The Dark Side of Television, Schoonmaker and Other Women in Film

  • In a new interview with Film Comment, Polish cinematographer Slawomir Idziak discusses his collaborations with Krzysztof Kieślowski and his transition to working on Hollywood films like Gattaca and Black Hawk Down.
  • “After the unexpected explosion of the success with that film, it was hard for me to imagine giving myself to something that wasn’t like that—totally homegrown, intimate, soul-baring,” says Boyhood star Ellar Coltrane in a conversation with director Trey Edward Shults for Interview magazine.
  • The BFI recommends Hiroshi Teshigahara’s The Face of Another, Kaneto Shindo’s Onibaba, Nagisa Oshima’s Cruel Story of Youth, and Toshio Matsumoto’s Funeral Parade of Roses in its primer on the Japanese New Wave.
  • Need more suggestions for your weekend viewing? Little White Lies delves into six films that expose the dark side of television, including Videodrome, Broadcast News, and Bamboozled.

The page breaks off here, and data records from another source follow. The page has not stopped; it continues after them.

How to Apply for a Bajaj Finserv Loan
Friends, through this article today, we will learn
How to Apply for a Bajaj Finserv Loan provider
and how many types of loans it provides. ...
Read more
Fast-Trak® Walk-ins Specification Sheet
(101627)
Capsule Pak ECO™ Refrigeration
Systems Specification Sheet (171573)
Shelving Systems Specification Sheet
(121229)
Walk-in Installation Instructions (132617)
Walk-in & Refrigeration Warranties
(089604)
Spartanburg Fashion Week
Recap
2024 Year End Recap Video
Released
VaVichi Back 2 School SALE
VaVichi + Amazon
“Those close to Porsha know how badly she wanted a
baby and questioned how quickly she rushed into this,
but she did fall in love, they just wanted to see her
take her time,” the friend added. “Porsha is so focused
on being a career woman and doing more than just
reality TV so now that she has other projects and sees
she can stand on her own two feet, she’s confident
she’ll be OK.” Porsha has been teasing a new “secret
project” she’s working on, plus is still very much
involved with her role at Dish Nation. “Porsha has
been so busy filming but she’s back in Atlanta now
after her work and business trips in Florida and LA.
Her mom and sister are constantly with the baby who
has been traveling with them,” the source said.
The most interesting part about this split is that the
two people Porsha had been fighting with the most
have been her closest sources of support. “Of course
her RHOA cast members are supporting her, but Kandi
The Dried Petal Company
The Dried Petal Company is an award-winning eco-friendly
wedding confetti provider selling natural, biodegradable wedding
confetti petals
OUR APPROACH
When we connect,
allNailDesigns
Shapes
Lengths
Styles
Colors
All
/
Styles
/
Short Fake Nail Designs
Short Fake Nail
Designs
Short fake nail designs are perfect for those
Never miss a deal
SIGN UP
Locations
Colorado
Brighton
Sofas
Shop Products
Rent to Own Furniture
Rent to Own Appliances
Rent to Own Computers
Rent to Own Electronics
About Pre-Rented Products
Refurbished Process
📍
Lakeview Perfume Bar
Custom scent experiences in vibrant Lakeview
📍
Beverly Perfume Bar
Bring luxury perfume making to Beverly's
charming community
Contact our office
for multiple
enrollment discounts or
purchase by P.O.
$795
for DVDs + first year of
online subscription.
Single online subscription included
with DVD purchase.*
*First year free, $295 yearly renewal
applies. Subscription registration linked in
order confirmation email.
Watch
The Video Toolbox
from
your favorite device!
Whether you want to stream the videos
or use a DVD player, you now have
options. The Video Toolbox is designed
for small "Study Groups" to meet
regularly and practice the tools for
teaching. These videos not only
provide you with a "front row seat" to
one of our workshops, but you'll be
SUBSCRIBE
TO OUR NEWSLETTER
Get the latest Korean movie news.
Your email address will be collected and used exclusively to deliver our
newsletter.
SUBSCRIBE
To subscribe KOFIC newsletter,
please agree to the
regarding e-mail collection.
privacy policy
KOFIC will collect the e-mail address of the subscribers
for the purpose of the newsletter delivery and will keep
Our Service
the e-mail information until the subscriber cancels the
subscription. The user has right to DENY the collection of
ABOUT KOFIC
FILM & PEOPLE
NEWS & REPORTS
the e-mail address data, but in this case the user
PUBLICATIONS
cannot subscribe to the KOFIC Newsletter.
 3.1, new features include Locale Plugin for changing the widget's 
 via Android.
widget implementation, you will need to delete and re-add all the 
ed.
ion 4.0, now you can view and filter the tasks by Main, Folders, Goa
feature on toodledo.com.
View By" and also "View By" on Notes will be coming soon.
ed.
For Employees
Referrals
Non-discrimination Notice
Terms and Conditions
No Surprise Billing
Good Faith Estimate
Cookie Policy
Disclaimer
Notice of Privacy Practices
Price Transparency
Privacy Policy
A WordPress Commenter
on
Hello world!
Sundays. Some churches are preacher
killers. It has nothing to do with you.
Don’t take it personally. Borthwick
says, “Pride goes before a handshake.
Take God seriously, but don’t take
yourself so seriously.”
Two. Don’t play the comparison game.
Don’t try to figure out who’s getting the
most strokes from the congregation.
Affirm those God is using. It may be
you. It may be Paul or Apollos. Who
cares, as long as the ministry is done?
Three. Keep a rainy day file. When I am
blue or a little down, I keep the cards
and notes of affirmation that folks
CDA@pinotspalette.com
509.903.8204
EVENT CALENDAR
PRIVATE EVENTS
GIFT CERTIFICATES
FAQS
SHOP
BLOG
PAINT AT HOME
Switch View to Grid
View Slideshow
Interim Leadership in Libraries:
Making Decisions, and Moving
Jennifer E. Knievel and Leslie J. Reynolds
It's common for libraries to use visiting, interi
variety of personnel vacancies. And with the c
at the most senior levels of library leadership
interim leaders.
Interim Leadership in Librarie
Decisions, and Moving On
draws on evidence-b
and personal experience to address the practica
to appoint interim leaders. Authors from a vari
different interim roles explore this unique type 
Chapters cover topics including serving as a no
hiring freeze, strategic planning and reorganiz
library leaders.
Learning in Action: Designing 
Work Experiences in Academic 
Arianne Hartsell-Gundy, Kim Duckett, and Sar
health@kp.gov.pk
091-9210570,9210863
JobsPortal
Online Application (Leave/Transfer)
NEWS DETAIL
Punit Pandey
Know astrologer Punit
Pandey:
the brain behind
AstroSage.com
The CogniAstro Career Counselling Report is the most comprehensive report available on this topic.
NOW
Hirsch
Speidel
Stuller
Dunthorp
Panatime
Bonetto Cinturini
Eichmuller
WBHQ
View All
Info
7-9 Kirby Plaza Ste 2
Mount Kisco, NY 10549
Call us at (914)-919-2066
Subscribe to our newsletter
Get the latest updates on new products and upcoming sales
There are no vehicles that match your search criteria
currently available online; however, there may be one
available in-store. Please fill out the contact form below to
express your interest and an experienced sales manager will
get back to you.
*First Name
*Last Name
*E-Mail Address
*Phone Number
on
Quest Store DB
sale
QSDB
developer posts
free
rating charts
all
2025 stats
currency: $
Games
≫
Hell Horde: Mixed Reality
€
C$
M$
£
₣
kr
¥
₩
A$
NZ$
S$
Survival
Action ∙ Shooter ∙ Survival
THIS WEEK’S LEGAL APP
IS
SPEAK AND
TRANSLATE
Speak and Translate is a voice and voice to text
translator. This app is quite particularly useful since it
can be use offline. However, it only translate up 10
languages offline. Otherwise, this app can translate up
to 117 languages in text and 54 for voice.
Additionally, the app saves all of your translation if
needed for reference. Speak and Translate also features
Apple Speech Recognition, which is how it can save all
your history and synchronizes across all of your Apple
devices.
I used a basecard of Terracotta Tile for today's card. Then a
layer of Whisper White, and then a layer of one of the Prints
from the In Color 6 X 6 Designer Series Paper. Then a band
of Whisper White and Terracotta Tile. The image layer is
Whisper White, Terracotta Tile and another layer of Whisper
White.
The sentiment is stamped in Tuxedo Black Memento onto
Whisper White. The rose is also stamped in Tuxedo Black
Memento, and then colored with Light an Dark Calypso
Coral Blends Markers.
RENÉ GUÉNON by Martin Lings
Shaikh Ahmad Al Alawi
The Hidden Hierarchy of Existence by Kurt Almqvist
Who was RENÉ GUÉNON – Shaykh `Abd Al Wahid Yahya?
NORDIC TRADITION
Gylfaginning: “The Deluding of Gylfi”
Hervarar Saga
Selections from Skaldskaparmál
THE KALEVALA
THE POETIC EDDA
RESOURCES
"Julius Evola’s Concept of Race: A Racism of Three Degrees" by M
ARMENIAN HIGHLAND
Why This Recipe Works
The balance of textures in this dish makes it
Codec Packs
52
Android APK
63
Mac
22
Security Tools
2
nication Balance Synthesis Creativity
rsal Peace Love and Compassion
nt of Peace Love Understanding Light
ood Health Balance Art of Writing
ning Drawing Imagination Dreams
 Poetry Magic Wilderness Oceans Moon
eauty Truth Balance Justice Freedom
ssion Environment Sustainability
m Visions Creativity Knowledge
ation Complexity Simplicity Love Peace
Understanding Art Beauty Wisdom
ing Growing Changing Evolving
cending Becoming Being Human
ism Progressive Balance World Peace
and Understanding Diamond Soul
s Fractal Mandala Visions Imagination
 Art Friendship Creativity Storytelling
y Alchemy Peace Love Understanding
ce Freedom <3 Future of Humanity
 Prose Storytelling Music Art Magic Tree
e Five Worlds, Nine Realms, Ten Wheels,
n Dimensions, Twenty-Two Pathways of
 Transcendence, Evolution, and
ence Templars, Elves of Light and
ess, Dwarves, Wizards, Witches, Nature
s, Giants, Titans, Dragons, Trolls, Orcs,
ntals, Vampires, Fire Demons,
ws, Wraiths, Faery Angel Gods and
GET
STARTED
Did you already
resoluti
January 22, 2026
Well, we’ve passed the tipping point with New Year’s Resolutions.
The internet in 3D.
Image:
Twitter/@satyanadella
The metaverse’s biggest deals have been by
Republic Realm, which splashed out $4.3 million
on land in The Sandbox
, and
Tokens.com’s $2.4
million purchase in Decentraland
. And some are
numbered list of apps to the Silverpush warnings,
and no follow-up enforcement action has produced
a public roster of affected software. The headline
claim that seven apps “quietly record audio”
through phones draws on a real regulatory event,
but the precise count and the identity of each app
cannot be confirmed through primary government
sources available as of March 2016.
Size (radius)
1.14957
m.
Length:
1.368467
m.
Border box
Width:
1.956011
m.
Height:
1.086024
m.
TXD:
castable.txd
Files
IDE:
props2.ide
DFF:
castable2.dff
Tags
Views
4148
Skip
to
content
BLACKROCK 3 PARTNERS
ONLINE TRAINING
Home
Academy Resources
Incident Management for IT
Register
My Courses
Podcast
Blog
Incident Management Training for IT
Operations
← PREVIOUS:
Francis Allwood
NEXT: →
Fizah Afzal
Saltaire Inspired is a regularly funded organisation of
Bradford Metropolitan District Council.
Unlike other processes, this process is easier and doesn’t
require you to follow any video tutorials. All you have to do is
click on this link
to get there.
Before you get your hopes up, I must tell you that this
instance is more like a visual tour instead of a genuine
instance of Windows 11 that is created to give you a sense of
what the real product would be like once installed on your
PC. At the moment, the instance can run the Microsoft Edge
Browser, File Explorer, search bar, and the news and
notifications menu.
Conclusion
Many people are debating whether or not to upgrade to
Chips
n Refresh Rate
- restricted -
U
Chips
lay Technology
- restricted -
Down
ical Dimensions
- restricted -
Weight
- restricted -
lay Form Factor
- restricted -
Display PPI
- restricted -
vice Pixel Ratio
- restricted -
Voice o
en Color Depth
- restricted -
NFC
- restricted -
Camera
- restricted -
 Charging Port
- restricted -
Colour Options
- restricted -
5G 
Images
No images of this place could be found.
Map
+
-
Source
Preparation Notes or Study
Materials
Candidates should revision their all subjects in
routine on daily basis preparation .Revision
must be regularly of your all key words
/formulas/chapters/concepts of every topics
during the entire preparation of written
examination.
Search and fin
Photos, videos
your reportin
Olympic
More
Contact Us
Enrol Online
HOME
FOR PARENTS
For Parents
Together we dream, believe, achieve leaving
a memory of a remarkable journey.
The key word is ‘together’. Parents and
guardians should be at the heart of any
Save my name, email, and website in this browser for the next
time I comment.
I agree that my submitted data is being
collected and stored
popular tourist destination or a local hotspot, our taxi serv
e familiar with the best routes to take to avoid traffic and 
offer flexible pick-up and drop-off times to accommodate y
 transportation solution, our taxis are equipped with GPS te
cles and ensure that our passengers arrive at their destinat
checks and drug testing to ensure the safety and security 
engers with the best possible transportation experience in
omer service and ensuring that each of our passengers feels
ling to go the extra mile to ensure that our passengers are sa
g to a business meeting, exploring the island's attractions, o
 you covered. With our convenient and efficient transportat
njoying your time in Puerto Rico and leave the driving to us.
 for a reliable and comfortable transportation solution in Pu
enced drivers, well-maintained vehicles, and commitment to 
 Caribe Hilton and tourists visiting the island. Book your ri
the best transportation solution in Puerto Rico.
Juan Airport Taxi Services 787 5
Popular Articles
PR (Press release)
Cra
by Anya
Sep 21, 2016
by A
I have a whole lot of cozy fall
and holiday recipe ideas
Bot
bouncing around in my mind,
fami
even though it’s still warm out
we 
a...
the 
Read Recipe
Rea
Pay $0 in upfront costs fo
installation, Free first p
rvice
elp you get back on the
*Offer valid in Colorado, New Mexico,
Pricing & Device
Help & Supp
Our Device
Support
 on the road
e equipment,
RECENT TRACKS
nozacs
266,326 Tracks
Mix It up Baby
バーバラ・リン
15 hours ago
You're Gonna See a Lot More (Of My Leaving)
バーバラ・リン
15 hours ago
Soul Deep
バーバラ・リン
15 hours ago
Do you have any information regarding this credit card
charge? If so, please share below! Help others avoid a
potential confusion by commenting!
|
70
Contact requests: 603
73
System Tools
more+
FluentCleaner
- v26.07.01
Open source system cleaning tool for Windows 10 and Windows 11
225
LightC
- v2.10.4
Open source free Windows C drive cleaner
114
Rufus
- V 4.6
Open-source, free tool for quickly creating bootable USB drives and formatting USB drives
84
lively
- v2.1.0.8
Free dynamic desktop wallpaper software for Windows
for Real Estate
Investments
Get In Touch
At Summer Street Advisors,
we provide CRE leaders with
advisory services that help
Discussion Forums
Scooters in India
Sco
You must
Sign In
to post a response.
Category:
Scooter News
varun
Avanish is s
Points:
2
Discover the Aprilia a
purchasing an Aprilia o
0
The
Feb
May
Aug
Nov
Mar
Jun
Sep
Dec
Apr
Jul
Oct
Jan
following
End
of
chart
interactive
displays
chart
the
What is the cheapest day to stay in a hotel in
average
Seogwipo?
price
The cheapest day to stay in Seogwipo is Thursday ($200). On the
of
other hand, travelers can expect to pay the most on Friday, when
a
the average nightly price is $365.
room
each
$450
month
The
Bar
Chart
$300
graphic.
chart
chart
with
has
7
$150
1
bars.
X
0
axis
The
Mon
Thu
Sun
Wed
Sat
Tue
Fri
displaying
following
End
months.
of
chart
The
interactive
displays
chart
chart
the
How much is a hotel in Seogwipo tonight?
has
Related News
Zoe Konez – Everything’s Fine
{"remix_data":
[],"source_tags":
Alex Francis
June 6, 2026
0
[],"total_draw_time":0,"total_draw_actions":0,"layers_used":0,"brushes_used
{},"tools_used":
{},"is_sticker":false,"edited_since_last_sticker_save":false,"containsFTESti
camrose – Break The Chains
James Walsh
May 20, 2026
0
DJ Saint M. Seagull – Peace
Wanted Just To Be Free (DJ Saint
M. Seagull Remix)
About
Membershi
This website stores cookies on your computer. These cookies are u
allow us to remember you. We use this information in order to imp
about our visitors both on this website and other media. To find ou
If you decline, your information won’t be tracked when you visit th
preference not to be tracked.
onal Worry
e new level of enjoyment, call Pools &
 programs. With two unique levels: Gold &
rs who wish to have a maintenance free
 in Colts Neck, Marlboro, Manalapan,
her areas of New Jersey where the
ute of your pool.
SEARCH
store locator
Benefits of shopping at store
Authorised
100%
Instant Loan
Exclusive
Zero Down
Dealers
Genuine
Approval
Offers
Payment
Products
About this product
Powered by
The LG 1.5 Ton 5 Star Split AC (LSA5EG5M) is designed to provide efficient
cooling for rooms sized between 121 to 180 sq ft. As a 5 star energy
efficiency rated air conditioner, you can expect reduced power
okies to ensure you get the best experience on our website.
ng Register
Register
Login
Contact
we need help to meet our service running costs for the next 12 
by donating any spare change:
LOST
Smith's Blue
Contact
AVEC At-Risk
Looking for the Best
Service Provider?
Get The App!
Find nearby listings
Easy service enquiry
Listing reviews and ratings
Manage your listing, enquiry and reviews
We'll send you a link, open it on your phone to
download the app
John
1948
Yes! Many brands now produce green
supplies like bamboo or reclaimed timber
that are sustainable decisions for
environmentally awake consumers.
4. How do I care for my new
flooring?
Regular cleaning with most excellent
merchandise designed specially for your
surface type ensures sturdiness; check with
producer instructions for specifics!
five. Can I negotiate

  • At the Quietus, Ian Schultz speaks with legendary film editor Thelma Schoonmaker about her longtime collaboration with Martin Scorsese. “Every project is a different challenge,” she says of their work together. “He sets himself something to jump over, and I get to jump over it with him.”
  • Schoonmaker also stopped by WNYC’s Studio 360 to chat about Scorsese’s latest film, Silence.
  • Speaking of pioneering women in cinema, Brooklyn’s BAMcinématek offers a “rich, satisfying dive into the film archives” with its upcoming salute to black female directors.
  • Over on the West coast, the UCLA Film & Television Archive presents another celebration of women behind the camera, focusing on underappreciated gems from the seventies and eighties, like Donna Deitch’s Desert Hearts, Joan Micklin Silver’s Hester Street, and Bette Gordon’s Variety.
  • And in other repertory-film news, TIFF opens its Anna Magnani retrospective tonight. In this appreciation of the star, director Roberto Minervini calls her “the epitome of the Italian spirit.”